In this blog post, we’re taking a journey into the realm of slowly changing dimensions (SCDs), specifically within the Snowflake Data Cloud. We’ll explore the different types of SCDs (with example scenarios for each type) and discuss how to implement the most frequently used SCDs (Type 1 and Type 2) in Snowflake.
What Are Slowly Changing Dimensions?
Slowly changing dimensions are simply a dimension that stores and manages data over time in a data warehouse. SCDs are considered and implemented as one of the most critical ETL/ELT tasks in tracking the history of dimension records.
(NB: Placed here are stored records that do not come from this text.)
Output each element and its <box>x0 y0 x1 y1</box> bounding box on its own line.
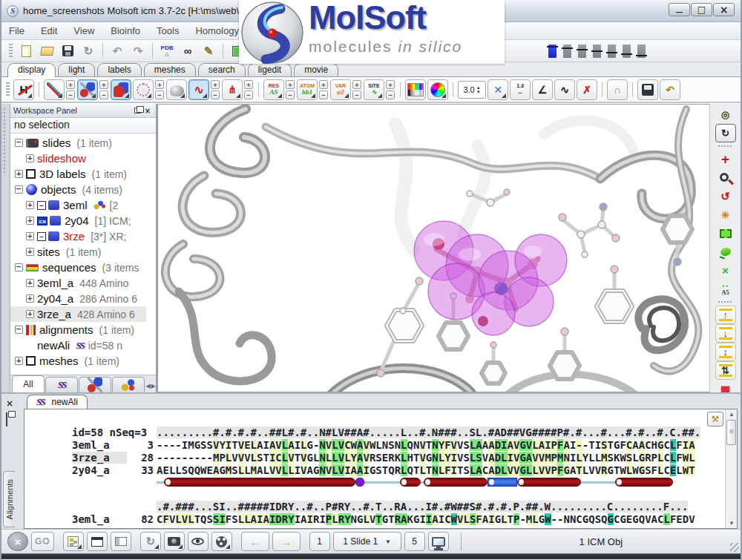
presentation-screen[interactable] <box>428 532 449 551</box>
maximize-button[interactable] <box>691 3 712 16</box>
slide-selector[interactable]: 1 Slide 1▼ <box>333 532 401 551</box>
expander-icon[interactable] <box>26 279 34 287</box>
dock-grip[interactable] <box>1 104 10 392</box>
tree-item-objects[interactable]: objects(4 items) <box>10 182 146 197</box>
residue-label[interactable]: RESAS <box>263 79 284 100</box>
translate-mode[interactable]: + <box>715 150 736 168</box>
expander-icon[interactable] <box>26 217 34 225</box>
connect-atoms[interactable]: ✕ <box>487 79 508 100</box>
atom-label[interactable]: ATOMhb1 <box>297 79 318 100</box>
expander-icon[interactable] <box>26 294 34 303</box>
stop-slideshow[interactable]: × <box>7 532 28 551</box>
residue-label-increase[interactable]: + <box>286 80 295 89</box>
stick-representation-increase[interactable]: + <box>244 80 253 89</box>
refresh-display[interactable]: ↻ <box>140 532 161 551</box>
alignment-tab-newali[interactable]: SS newAli <box>27 395 88 409</box>
expander-icon[interactable] <box>26 154 34 162</box>
alignment-sequence-row[interactable]: 2y04_a33AELLSQQWEAGMSLLMALVVLLIVAGNVLVIA… <box>72 464 725 476</box>
visibility-checkbox[interactable]: − <box>37 201 46 210</box>
expander-icon[interactable] <box>15 139 23 147</box>
expander-icon[interactable] <box>15 326 23 334</box>
minimize-button[interactable] <box>669 3 690 16</box>
dotted-representation-increase[interactable]: + <box>155 80 164 89</box>
alignment-scrollbar[interactable]: ▲▼ <box>725 409 737 528</box>
alignment-sequence-row[interactable]: 3eml_a3----IMGSSVYITVELAIAVLAILG-NVLVCWA… <box>72 438 725 451</box>
ballstick-representation-decrease[interactable]: − <box>99 90 108 99</box>
alignment-sequence-row[interactable]: 3eml_a82CFVLVLTQSSIFSLLAIAIDRYIAIRIPLRYN… <box>72 513 725 525</box>
alignment-content[interactable]: id=58 nSeq=3.........#.#.#.#..##L#.#..N#… <box>24 409 725 528</box>
depth-slider-6[interactable] <box>623 45 631 58</box>
wire-representation[interactable] <box>44 79 65 100</box>
tab-meshes[interactable]: meshes <box>144 63 196 76</box>
new-document[interactable] <box>16 42 36 60</box>
clip-double[interactable]: ⇅ <box>715 361 736 380</box>
distance-measure[interactable]: 1.3↔ <box>510 79 531 100</box>
resize-grip[interactable] <box>730 543 739 552</box>
ribbon-representation[interactable]: ∿ <box>188 79 209 100</box>
find-binoculars[interactable]: ∞ <box>178 42 197 60</box>
expander-icon[interactable] <box>26 310 34 318</box>
tab-labels[interactable]: labels <box>97 63 141 76</box>
variable-label-decrease[interactable]: − <box>352 90 361 99</box>
residue-label-decrease[interactable]: − <box>286 90 295 99</box>
single-window-layout[interactable] <box>87 532 108 551</box>
mesh-clip[interactable]: ▦ <box>715 380 736 392</box>
site-label[interactable]: SITE∿ <box>364 79 384 100</box>
next-slide[interactable]: → <box>272 532 301 551</box>
tabs-scroll-right[interactable]: ▶ <box>151 379 156 392</box>
select-rectangle[interactable] <box>715 224 736 243</box>
stick-representation-decrease[interactable]: − <box>244 90 253 99</box>
wire-representation-increase[interactable]: + <box>66 80 75 89</box>
expander-icon[interactable] <box>26 341 34 349</box>
angle-measure[interactable]: ∠ <box>532 79 553 100</box>
expander-icon[interactable] <box>26 201 34 209</box>
tree-item-slideshow[interactable]: slideshow <box>10 151 146 166</box>
tree-item-3eml[interactable]: −3eml[2 <box>10 197 146 213</box>
slide-number[interactable]: 1 <box>309 532 330 551</box>
ballstick-representation[interactable] <box>77 79 98 100</box>
atom-label-increase[interactable]: + <box>319 80 328 89</box>
workspace-close-button[interactable]: × <box>142 106 153 116</box>
workspace-tab-icon3[interactable] <box>112 377 145 392</box>
tree-item-sequences[interactable]: sequences(3 items <box>10 260 146 275</box>
clip-slab[interactable]: ↕ <box>715 343 736 361</box>
alignment-tools-button[interactable]: ⚒ <box>707 412 723 426</box>
save-file[interactable] <box>58 42 77 60</box>
wire-representation-decrease[interactable]: − <box>66 90 75 99</box>
alignment-float-button[interactable] <box>6 413 7 426</box>
menu-bioinfo[interactable]: Bioinfo <box>111 25 140 36</box>
visibility-checkbox[interactable]: − <box>37 232 46 241</box>
select-granularity[interactable]: ▪ ▪A5 <box>715 280 736 298</box>
hbond-toggle[interactable]: ∩ <box>607 79 628 100</box>
menu-file[interactable]: File <box>9 25 24 36</box>
expander-icon[interactable] <box>15 185 23 194</box>
scrollbar-thumb[interactable] <box>726 420 736 445</box>
side-panel-layout[interactable] <box>111 532 131 551</box>
color-wheel[interactable] <box>427 79 448 100</box>
save-image[interactable] <box>637 79 658 100</box>
delete-measure[interactable]: ✗ <box>577 79 597 100</box>
tree-item-3d-labels[interactable]: 3D labels(1 item) <box>10 166 146 182</box>
center-target[interactable]: ◎ <box>715 105 736 124</box>
tree-item-slides[interactable]: slides(1 item) <box>10 135 146 151</box>
tabs-scroll-left[interactable]: ◀ <box>145 379 151 392</box>
preview-eye[interactable] <box>188 532 209 551</box>
make-movie[interactable] <box>211 532 232 551</box>
tab-light[interactable]: light <box>58 63 95 76</box>
menu-view[interactable]: View <box>73 25 94 36</box>
dihedral-measure[interactable]: ∿ <box>554 79 575 100</box>
sphere-radius-spinner[interactable]: 3.0▲▼ <box>458 81 486 99</box>
dotted-representation[interactable] <box>133 79 154 100</box>
tree-item-2y04[interactable]: ICM2y04[1] ICM; <box>10 213 146 228</box>
tree-item-3rze-a[interactable]: 3rze_a428 Amino 6 <box>10 306 146 322</box>
draw-ligand[interactable]: ✎ <box>199 42 218 60</box>
ribbon-representation-decrease[interactable]: − <box>211 90 220 99</box>
site-label-increase[interactable]: + <box>386 80 395 89</box>
workspace-tab-icon2[interactable] <box>79 377 111 392</box>
tree-item-3eml-a[interactable]: 3eml_a448 Amino <box>10 275 146 291</box>
clip-front[interactable]: ↑ <box>715 306 736 324</box>
depth-slider-7[interactable] <box>637 45 646 58</box>
site-label-decrease[interactable]: − <box>386 90 395 99</box>
camera-slide[interactable] <box>164 532 185 551</box>
alignment-sequence-row[interactable]: 3rze_a28---------MPLVVVLSTICLVTVGLNLLVLY… <box>72 451 725 464</box>
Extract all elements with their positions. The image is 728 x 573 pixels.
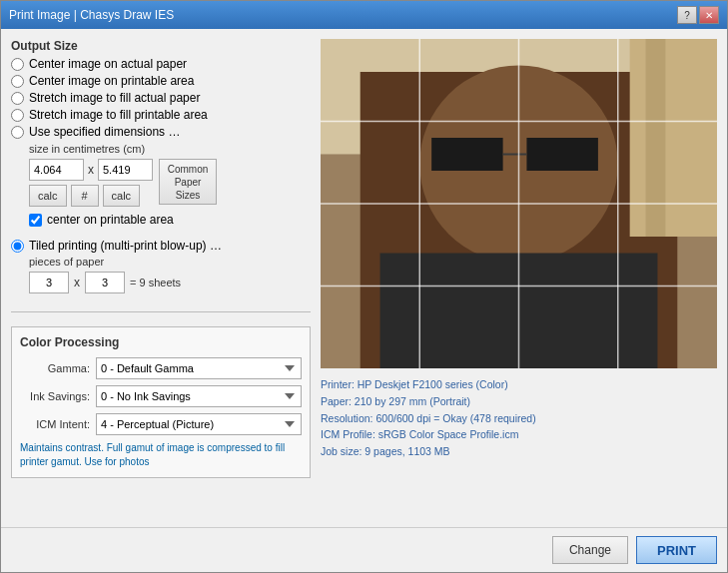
center-checkbox[interactable] [29,214,42,227]
gamma-row: Gamma: 0 - Default Gamma [20,357,302,379]
hash-button[interactable]: # [71,185,99,207]
output-size-section: Output Size Center image on actual paper… [11,39,311,227]
output-size-label: Output Size [11,39,311,53]
help-button[interactable]: ? [677,6,697,24]
print-button[interactable]: PRINT [636,536,717,564]
cols-input[interactable] [29,272,69,293]
specify-section: size in centimetres (cm) x calc # [29,143,311,227]
color-processing-title: Color Processing [20,335,302,349]
resolution-line: Resolution: 600/600 dpi = Okay (478 requ… [321,410,717,427]
radio-specify-label: Use specified dimensions … [29,125,180,139]
height-input[interactable] [98,159,153,181]
preview-wrapper [321,39,717,368]
radio-tiled-label: Tiled printing (multi-print blow-up) … [29,239,222,253]
radio-stretch-actual-input[interactable] [11,92,24,105]
gamma-label: Gamma: [20,362,90,374]
change-button[interactable]: Change [552,536,628,564]
main-window: Print Image | Chasys Draw IES ? ✕ Output… [0,0,728,573]
radio-specify-input[interactable] [11,126,24,139]
x-separator-1: x [88,163,94,177]
pieces-label: pieces of paper [29,256,311,268]
rows-input[interactable] [85,272,125,293]
common-paper-sizes-button[interactable]: CommonPaperSizes [159,159,217,205]
color-processing-section: Color Processing Gamma: 0 - Default Gamm… [11,326,311,478]
radio-stretch-printable[interactable]: Stretch image to fill printable area [11,108,311,122]
main-content: Output Size Center image on actual paper… [1,29,727,527]
right-panel: Printer: HP Deskjet F2100 series (Color)… [321,39,717,517]
tiled-section: Tiled printing (multi-print blow-up) … p… [11,239,311,297]
left-panel: Output Size Center image on actual paper… [11,39,311,517]
icm-line: ICM Profile: sRGB Color Space Profile.ic… [321,426,717,443]
radio-center-printable-input[interactable] [11,75,24,88]
titlebar: Print Image | Chasys Draw IES ? ✕ [1,1,727,29]
icm-select[interactable]: 4 - Perceptual (Picture) [96,413,302,435]
calc-hash-row: calc # calc [29,185,153,207]
radio-specify[interactable]: Use specified dimensions … [11,125,311,139]
icm-label: ICM Intent: [20,418,90,430]
width-input[interactable] [29,159,84,181]
size-inputs-row: x [29,159,153,181]
radio-center-actual-input[interactable] [11,58,24,71]
calc-left-button[interactable]: calc [29,185,67,207]
center-checkbox-label: center on printable area [47,213,174,227]
gamma-select[interactable]: 0 - Default Gamma [96,357,302,379]
divider [11,311,311,312]
radio-center-actual-label: Center image on actual paper [29,57,187,71]
radio-tiled-input[interactable] [11,240,24,253]
preview-canvas [321,39,717,368]
bottom-bar: Change PRINT [1,527,727,572]
radio-stretch-printable-label: Stretch image to fill printable area [29,108,208,122]
job-line: Job size: 9 pages, 1103 MB [321,443,717,460]
size-inputs-col: x calc # calc [29,159,153,211]
tiled-row: x = 9 sheets [29,272,311,293]
radio-stretch-actual[interactable]: Stretch image to fill actual paper [11,91,311,105]
radio-stretch-printable-input[interactable] [11,109,24,122]
radio-tiled[interactable]: Tiled printing (multi-print blow-up) … [11,239,311,253]
radio-stretch-actual-label: Stretch image to fill actual paper [29,91,200,105]
radio-center-printable[interactable]: Center image on printable area [11,74,311,88]
sheets-label: = 9 sheets [130,277,181,288]
info-text: Maintains contrast. Full gamut of image … [20,441,302,469]
size-in-cm-label: size in centimetres (cm) [29,143,311,155]
radio-center-actual[interactable]: Center image on actual paper [11,57,311,71]
paper-line: Paper: 210 by 297 mm (Portrait) [321,393,717,410]
printer-info: Printer: HP Deskjet F2100 series (Color)… [321,376,717,460]
tiled-sub: pieces of paper x = 9 sheets [29,256,311,293]
ink-select[interactable]: 0 - No Ink Savings [96,385,302,407]
window-title: Print Image | Chasys Draw IES [9,8,174,22]
close-button[interactable]: ✕ [699,6,719,24]
center-checkbox-row: center on printable area [29,213,311,227]
icm-row: ICM Intent: 4 - Perceptual (Picture) [20,413,302,435]
ink-row: Ink Savings: 0 - No Ink Savings [20,385,302,407]
ink-label: Ink Savings: [20,390,90,402]
calc-right-button[interactable]: calc [103,185,141,207]
titlebar-buttons: ? ✕ [677,6,719,24]
radio-center-printable-label: Center image on printable area [29,74,194,88]
printer-line: Printer: HP Deskjet F2100 series (Color) [321,376,717,393]
x-separator-2: x [74,276,80,289]
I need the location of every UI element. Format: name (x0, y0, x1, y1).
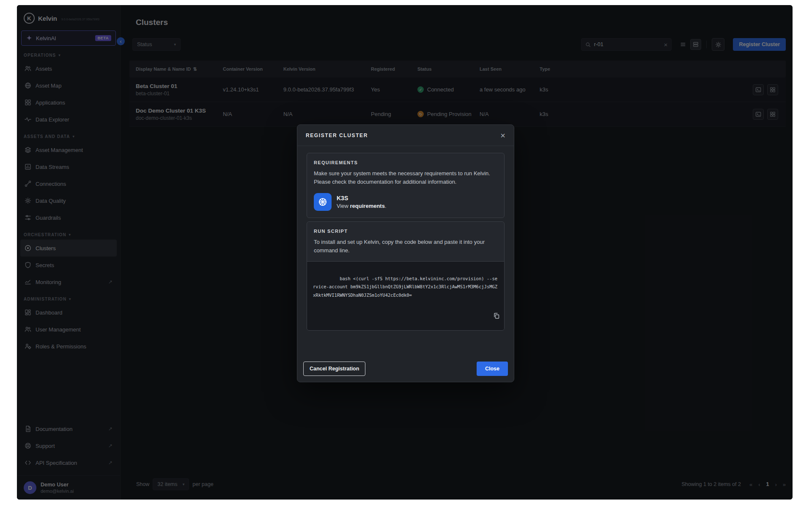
view-requirements-text: View requirements. (337, 203, 387, 209)
run-script-text: To install and set up Kelvin, copy the c… (314, 238, 497, 255)
requirements-section: REQUIREMENTS Make sure your system meets… (307, 153, 505, 218)
requirements-link[interactable]: requirements (350, 203, 385, 209)
provision-command: bash <(curl -sfS https://beta.kelvininc.… (313, 276, 497, 298)
modal-footer: Cancel Registration Close (303, 362, 508, 376)
run-script-section: RUN SCRIPT To install and set up Kelvin,… (307, 221, 505, 331)
run-script-title: RUN SCRIPT (314, 229, 497, 234)
modal-title: REGISTER CLUSTER (306, 133, 368, 138)
provision-code-block[interactable]: bash <(curl -sfS https://beta.kelvininc.… (307, 261, 504, 331)
app-window: K Kelvin 9.0.0-beta2026.37.95fa799f3 Kel… (17, 5, 793, 500)
requirements-title: REQUIREMENTS (314, 160, 497, 165)
close-button[interactable]: Close (477, 362, 508, 376)
copy-icon (493, 312, 500, 319)
close-icon[interactable]: × (500, 131, 505, 140)
k3s-label: K3S (337, 195, 387, 202)
register-cluster-modal: REGISTER CLUSTER × REQUIREMENTS Make sur… (297, 124, 514, 382)
modal-header: REGISTER CLUSTER × (297, 125, 514, 146)
k3s-logo (314, 193, 332, 211)
k3s-row: K3S View requirements. (314, 193, 497, 211)
requirements-text: Make sure your system meets the necessar… (314, 169, 497, 186)
cancel-registration-button[interactable]: Cancel Registration (303, 362, 365, 376)
modal-body: REQUIREMENTS Make sure your system meets… (297, 146, 514, 331)
copy-code-button[interactable] (475, 306, 500, 327)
For example, if we have a fact and dimension tables, the fact table is linked to the dimension tables with the help of foreign keys. If any of the dimension table data changes, we have to keep track of the data changes for reporting purposes.
What Are the Six Types of Slowly Changing Dimensions?
Type-0
Simple and no special action is required.
This type is pretty simple and doesn’t require any special action since type 0-dimensional table has the static data, the values remain the same forever.
Example – Date dimension table (static data)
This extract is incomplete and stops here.